O detector de mentiras
O caso é verdadeiro, inusitado e curiosíssimo. Uma empresa que submete os seus empregados a frequentes testes no polígrafo sofreu uma ação indenizatória por parte de um deles, após o rompimento do contrato de emprego, a qual foi decidida recentemente pelo Tribunal Superior do Trabalho.
Na referida reclamatória, o empregado afirmou ter se submetido à situação vexatória e constrangedora em razão de constantemente estar sob suspeita e envolvido por tubos e fios que eram instalados em determinadas partes de seu corpo, por agentes de segurança da empresa, com a finalidade de coletar as suas reações fisiológicas. As atividades monitoradas pelos polígrafos buscam essencialmente coletar no “entrevistado” a frequência respiratória, a pressão arterial e as “respostas galvânicas da pele”, através do suor expelido pelas pontas dos dedos. Há aparelhos que detectam, também, os movimentos das mãos e das pernas. O examinador formula três ou quatro perguntas preambulares “para estabelecer os padrões de sinais” da pessoa entrevistada, e, depois, passa a formular as perguntas especificamente relacionadas com as questões que interessam ao caso investigado. O aparelho vai registrando as alterações ocorridas e que posteriormente são analisadas, partindo-se de um pressuposto, de certeza duvidosa, de que toda atitude mentirosa engatilha determinadas alterações comportamentais e fisiológicas.
No âmbito do direito penal brasileiro, não há lei prevendo o uso de tal instrumento como meio de investigação criminal. A matéria é controvertida e há entendimentos no sentido de que a prática implicaria, inclusive, em transgressão ao Direito Constitucional do acusado de não fazer prova contra si mesmo. Na área do Direito do Trabalho também não existe norma legal que autorize a empregador fazer uso de tal equipamento no exercício de seu poder de direção, fiscalização e vigilância sobre seus empregados, mesmo nos casos em que a atividade exige um altíssimo grau de confiabilidade.

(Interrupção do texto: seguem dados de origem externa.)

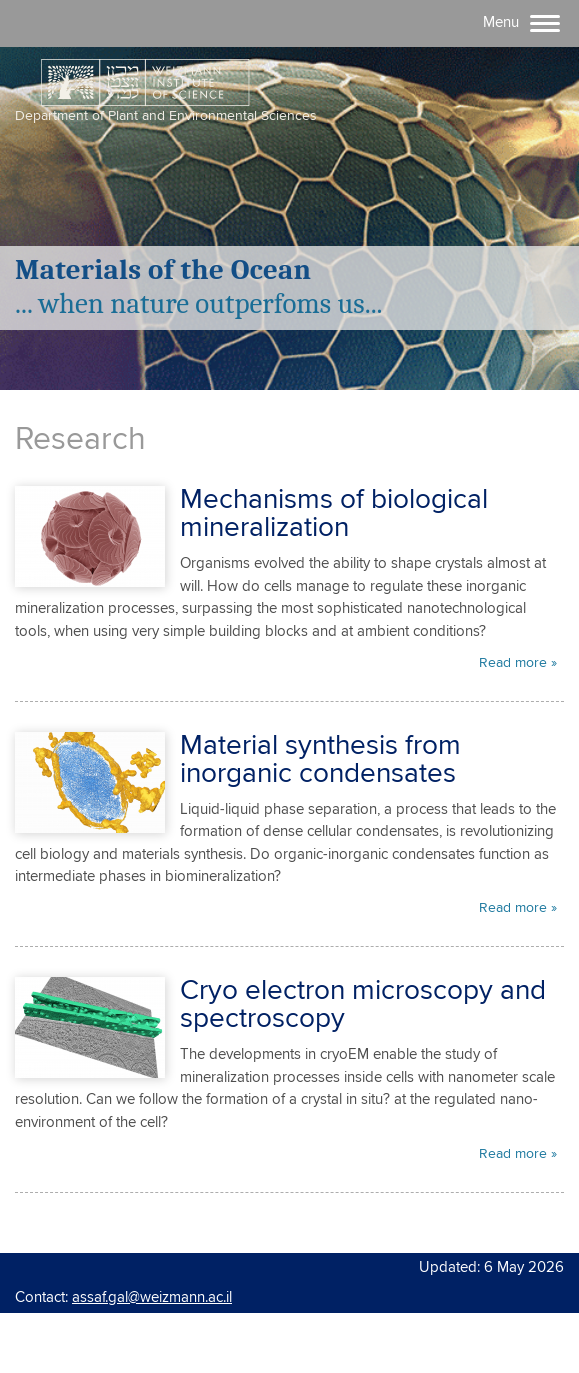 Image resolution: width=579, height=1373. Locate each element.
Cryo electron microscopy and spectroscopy (363, 1005)
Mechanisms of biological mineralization (334, 514)
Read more (513, 663)
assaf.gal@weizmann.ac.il (152, 1297)
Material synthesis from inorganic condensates (320, 760) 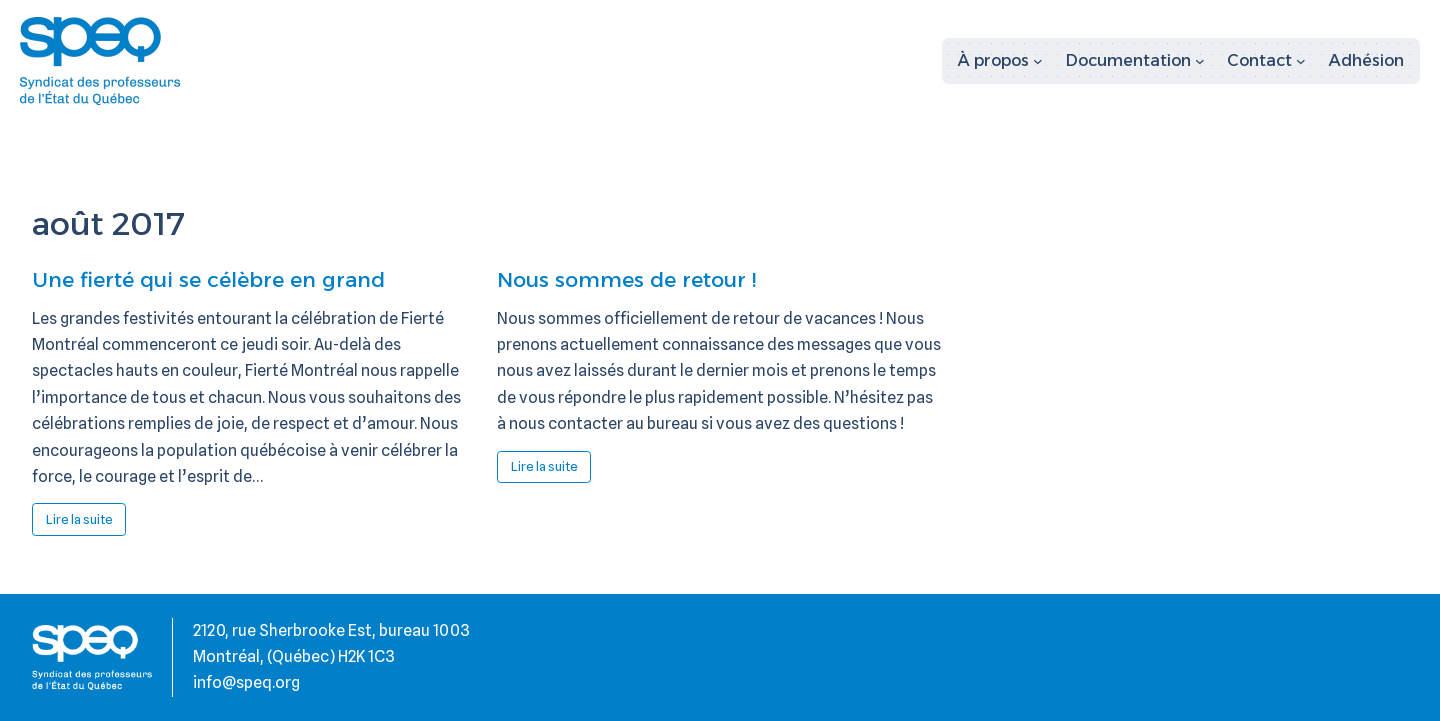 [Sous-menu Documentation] (1135, 61)
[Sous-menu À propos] (1000, 61)
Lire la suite (86, 523)
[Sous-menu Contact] (1266, 61) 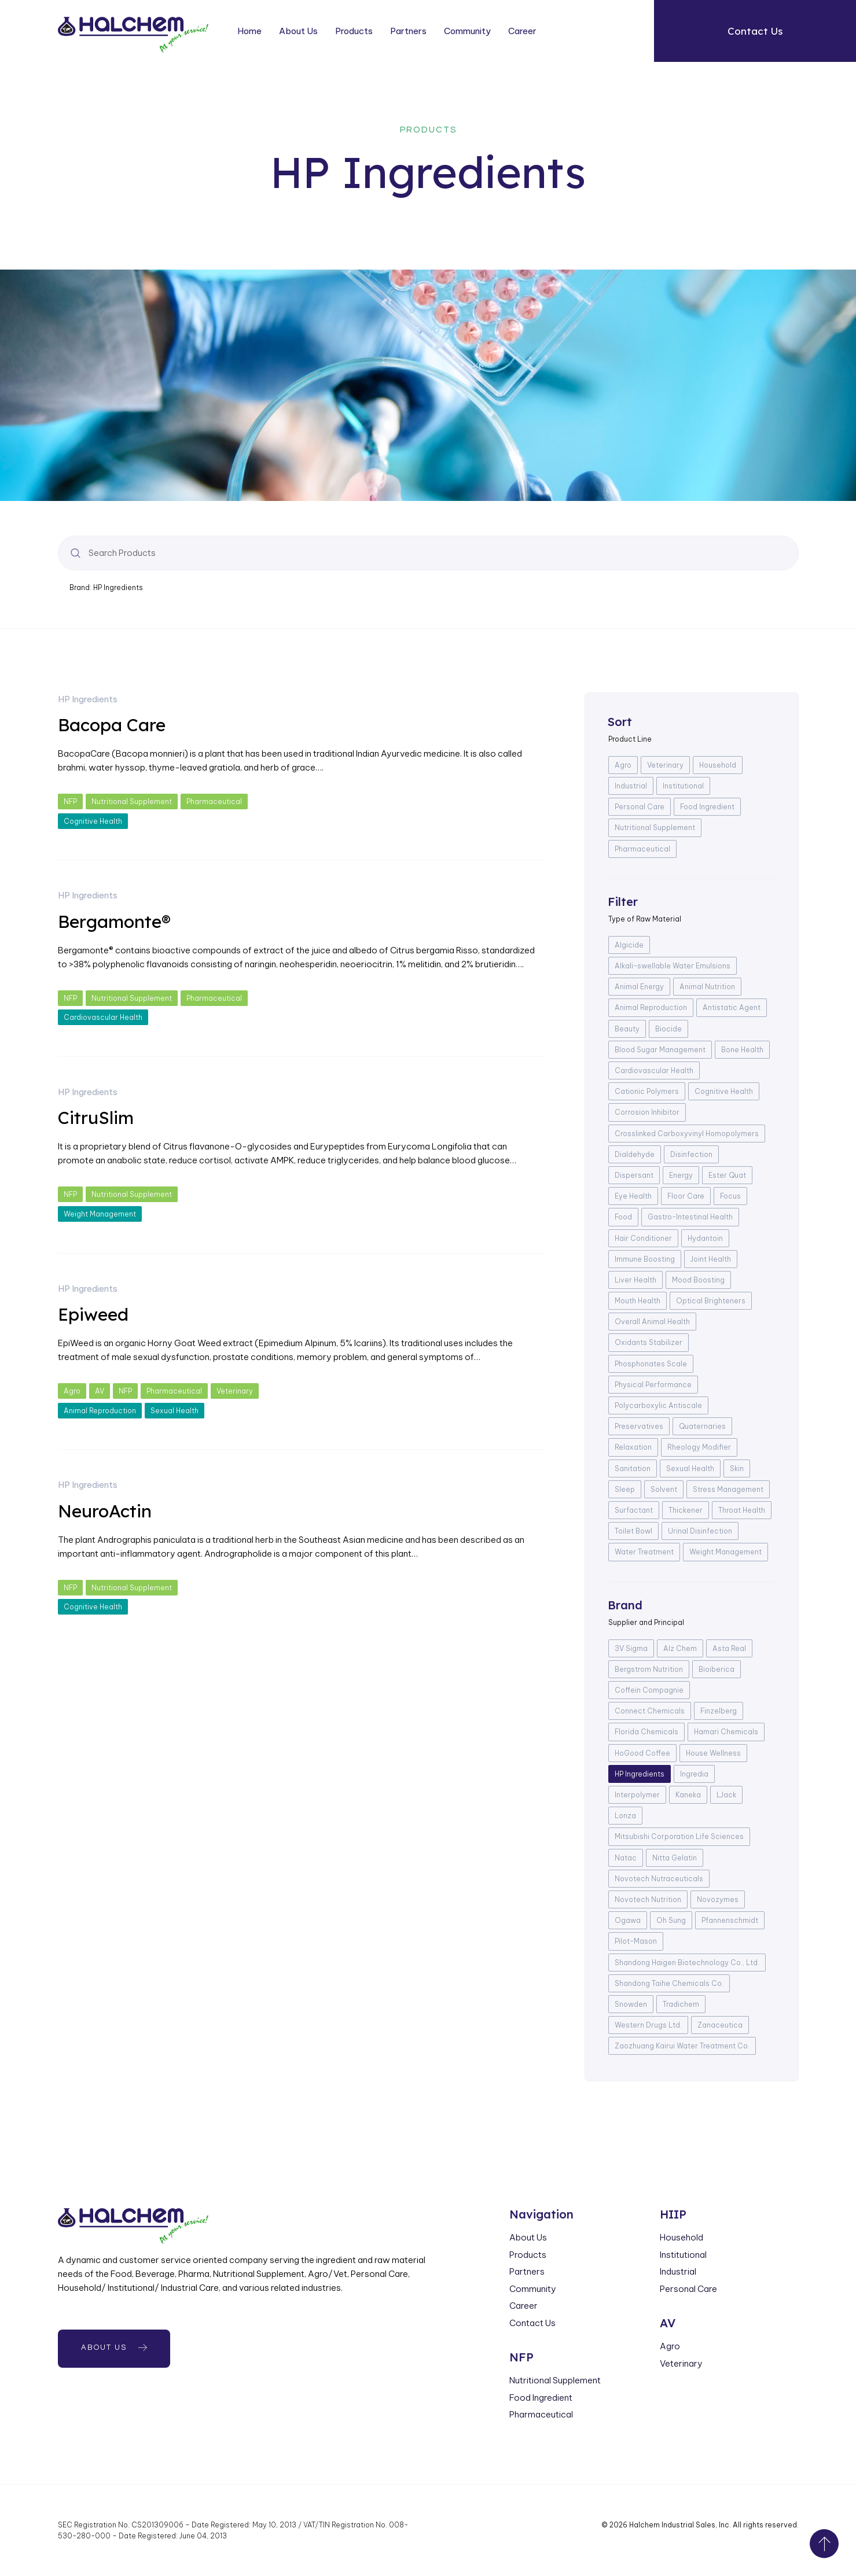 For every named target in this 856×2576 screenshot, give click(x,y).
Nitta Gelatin (674, 1857)
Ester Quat (727, 1175)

O caso em análise envolve um ex-empregado de uma empresa terceirizadora de mão-de-obra, que prestava assessoria à American Airlines Inc, no aeroporto da cidade de Confins, em Minas Gerais. A medida teria sido adotada “por recomendação do governo dos Estados Unidos, às empresas aéreas norte-americanas”, por questão de reforço de segurança, após o atentado de 11 de setembro de 2001.
O ministro Aloysio Corrêa da Veiga, relator do processo, afirmou que “não há provas de que o uso do equipamento tenha provocado qualquer efeito prático punitivo em relação ao contrato de trabalho do referido empregado, que exercia a função de agente de segurança de aeronave e de passageiros no referido aeroporto”. Afirmou ainda, não ter discutido no processo a legalidade do uso do aparelho, “cujas oscilações e aplicações no meio penal não são incondicionalmente aceitas com o fim de busca da verdade”, mas se sua utilização importa em ofensa à honra, à dignidade e à intimidade do trabalhador a ponto de ensejar reparação por danos morais.
Para ele, não houve ofensa e ou abuso do poder diretivo do empregador, que teria feito uso do exercício regular de um direito “que, no caso, é a defesa do seu patrimônio e da observância de normas aeroportuárias”, com o fim de preservação da integridade de todos que utilizam o sistema, inclusive do próprio trabalhador. Com efeito, não houve, por parte do empregador, a utilização de informações colhidas pelo polígrafo através de entrevista feita com o empregado reclamante, seja para penalizá-lo ou para fazer prova contra o mesmo.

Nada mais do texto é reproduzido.